What scares a grizzly bear? Guide sees ‘unbelievably phenomenal’ sight in Grand Tetons

There’s not much that can send a grizzly bear running scared — especially not a mother with cubs in tow — but a nature guide recently witnessed just that, and it’s only the second most surprising thing he saw that day.

As many as 13 wolverines were gathered, chasing a grizzly and three cubs across the steep, rugged terrain of the Grand Tetons, according to an Oct. 2 Facebook post by ecotourism agency Yellowstone Insight.

Doug MacCartney snapped pictures of the distant figures rushing through a band of snow on Aug. 8, the post said. The action was a few hundred yards east of the route MacCartney and two fellow hikers were taking to reach their destination in the Teton Wilderness, the post said.

The wolverines trickled into MacCartney’s view. He spotted the first on a large rock, dashing down from its overlook in pursuit of the bear, then joined by a second, then a third, followed by a mother and two kits, the post said.

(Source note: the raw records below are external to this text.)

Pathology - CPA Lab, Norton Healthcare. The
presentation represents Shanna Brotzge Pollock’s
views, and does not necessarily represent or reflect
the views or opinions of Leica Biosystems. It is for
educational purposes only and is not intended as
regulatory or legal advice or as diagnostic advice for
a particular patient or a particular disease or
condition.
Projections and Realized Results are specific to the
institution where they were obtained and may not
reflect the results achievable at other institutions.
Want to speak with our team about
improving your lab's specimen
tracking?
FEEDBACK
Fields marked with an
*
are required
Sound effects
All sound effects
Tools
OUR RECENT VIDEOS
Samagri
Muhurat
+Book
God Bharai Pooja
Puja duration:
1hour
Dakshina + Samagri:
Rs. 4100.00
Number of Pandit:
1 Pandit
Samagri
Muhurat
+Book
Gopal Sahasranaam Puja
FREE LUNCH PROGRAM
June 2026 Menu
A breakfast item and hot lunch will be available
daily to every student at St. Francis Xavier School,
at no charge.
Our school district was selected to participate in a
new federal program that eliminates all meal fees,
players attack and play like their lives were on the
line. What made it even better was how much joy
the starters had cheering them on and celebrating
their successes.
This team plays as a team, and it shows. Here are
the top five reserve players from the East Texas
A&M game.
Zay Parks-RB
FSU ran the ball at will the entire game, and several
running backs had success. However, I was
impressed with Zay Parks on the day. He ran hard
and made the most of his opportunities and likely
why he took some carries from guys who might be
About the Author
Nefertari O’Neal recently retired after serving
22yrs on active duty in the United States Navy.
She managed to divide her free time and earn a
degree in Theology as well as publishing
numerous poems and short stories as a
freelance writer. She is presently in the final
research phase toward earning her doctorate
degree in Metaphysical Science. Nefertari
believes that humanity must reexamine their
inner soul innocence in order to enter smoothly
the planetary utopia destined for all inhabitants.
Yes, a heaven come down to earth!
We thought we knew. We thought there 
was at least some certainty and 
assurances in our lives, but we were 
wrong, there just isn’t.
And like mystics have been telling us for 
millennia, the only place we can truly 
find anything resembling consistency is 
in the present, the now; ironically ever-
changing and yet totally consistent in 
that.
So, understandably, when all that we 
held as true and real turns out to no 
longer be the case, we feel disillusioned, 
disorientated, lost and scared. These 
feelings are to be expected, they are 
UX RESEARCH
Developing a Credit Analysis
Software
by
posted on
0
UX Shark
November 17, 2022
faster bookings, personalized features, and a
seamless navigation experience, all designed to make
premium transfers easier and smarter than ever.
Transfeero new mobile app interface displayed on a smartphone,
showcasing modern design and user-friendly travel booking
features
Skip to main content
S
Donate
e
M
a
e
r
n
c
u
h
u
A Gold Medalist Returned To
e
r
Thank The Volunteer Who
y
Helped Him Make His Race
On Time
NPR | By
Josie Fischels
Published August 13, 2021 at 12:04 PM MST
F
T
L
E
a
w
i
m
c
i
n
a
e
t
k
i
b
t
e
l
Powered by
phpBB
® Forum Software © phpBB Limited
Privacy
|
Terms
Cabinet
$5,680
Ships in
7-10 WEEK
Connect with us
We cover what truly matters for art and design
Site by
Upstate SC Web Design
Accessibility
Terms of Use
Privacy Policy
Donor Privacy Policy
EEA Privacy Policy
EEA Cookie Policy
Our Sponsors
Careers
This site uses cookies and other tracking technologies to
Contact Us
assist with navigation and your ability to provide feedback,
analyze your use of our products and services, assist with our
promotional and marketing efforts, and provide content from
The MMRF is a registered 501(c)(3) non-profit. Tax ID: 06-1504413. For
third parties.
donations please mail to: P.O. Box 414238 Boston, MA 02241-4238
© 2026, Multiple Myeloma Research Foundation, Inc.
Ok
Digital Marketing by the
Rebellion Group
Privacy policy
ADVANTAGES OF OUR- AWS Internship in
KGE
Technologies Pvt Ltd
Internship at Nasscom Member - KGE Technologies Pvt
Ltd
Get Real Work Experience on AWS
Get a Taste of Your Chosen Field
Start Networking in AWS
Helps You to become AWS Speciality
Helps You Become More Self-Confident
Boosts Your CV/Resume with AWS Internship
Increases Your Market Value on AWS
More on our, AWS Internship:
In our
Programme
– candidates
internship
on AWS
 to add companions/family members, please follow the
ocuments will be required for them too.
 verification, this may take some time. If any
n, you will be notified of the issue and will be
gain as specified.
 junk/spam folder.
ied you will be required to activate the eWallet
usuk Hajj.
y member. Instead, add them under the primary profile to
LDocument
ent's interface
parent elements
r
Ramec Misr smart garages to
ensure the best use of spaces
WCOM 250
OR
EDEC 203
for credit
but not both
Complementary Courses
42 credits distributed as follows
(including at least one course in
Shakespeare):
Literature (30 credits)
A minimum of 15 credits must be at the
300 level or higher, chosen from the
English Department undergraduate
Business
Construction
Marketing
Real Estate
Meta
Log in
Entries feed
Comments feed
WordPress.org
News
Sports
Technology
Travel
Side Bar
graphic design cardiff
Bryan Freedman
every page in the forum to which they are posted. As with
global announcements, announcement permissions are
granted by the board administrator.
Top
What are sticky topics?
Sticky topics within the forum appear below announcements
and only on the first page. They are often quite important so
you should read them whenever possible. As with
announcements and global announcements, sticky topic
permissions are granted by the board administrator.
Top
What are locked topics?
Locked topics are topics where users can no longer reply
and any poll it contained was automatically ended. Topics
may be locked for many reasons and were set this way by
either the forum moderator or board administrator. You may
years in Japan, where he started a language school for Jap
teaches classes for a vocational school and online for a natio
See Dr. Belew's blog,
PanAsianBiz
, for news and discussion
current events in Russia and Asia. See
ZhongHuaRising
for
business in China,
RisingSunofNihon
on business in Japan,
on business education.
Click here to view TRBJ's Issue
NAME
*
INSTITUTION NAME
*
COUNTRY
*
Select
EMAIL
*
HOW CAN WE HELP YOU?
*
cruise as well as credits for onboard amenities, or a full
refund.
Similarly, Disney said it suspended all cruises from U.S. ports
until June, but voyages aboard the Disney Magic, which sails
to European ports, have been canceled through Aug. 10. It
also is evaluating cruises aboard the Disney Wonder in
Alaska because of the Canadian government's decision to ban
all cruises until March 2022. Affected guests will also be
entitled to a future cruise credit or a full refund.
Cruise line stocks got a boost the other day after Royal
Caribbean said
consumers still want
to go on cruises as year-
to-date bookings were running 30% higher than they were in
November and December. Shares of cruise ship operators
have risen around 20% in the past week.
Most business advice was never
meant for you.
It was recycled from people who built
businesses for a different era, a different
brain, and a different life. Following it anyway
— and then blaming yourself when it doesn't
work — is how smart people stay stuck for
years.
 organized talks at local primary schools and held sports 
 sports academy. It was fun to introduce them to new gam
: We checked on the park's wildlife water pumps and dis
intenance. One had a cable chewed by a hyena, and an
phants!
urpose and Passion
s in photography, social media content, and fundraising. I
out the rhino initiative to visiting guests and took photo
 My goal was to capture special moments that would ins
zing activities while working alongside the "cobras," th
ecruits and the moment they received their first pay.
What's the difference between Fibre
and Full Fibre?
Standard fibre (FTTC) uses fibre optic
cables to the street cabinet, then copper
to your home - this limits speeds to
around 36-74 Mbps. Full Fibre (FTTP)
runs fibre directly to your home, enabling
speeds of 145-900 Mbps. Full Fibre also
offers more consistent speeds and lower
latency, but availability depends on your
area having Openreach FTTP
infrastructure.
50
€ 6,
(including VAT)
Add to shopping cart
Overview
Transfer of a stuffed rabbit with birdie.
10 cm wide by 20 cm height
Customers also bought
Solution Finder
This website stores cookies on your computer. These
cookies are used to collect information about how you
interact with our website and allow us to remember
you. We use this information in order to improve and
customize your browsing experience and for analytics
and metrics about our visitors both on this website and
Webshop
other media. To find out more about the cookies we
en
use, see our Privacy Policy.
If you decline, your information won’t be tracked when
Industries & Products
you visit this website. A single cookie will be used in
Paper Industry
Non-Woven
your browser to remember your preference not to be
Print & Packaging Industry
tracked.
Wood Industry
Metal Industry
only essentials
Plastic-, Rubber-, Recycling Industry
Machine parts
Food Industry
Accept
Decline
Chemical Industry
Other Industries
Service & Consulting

Wolverines are compact but ferocious, standing about 1.5 feet in height, and typically weighing anywhere between 17 to 40 pounds. Still, they’re the largest land-dwelling member of the weasel family and are known to be cunning, strong for their size and more than willing to put up a fight. Their claws and teeth help too.

This undated image provided by the U.S. Fish and Wildlife Service shows a wolverine, a snow-loving predator sometimes called the “mountain devil.”
This undated image provided by the U.S. Fish and Wildlife Service shows a wolverine, a snow-loving predator sometimes called the “mountain devil.”

“It looked like the wolverines were chasing the bears for quite a while,” according to MacCartney. “But when the bears took an easier route out of the bowl along a rocky ledge, the growing group of wolverines went up” to the right, while another group broke left, trying to surround the bears on both sides.

While the bears navigated the rough terrain well, the smaller wolverines continually outmaneuvered them, MacCartney said.

“It was very hard for us to keep track of all of the wolverines and the bears as they fled the area,” MacCartney said, according to the post, but he’s confident there were at least 12 of them in total.

Wolverines are rarely seen. They’re generally solitary animals and their population in the contiguous 48 states is estimated around 400 or fewer, according to wildlife experts. Others say there could be as few as 25 wolverines in the contiguous U.S.

They don’t reproduce much, and they require a lot of space, with home ranges varying from 100 to 600 square miles, preferring high elevations.

To see one wolverine, much less a dozen or more in the same area, all apparently working together against a bear and cubs, flies in the face of most documented behavior for the species.

“We couldn’t believe what we had just seen,” MacCartney said. “We were all pumped up and in awe by what we had just witnessed.”

Shared food sources — army cutworm moths and white bark pine nuts — could be responsible for drawing so many wolverines and the bears to the same location, Jeff Copeland, founder of The Wolverine Foundation, told Yellowstone Insight.

But the pictures suggest that wolverines may not be as solitary as they’re thought to be.

“With that said, 12-13 wolverines seen at the same time, on the same mountain, congregated together is quite unbelievably phenomenal,” Yellowstone Insight said.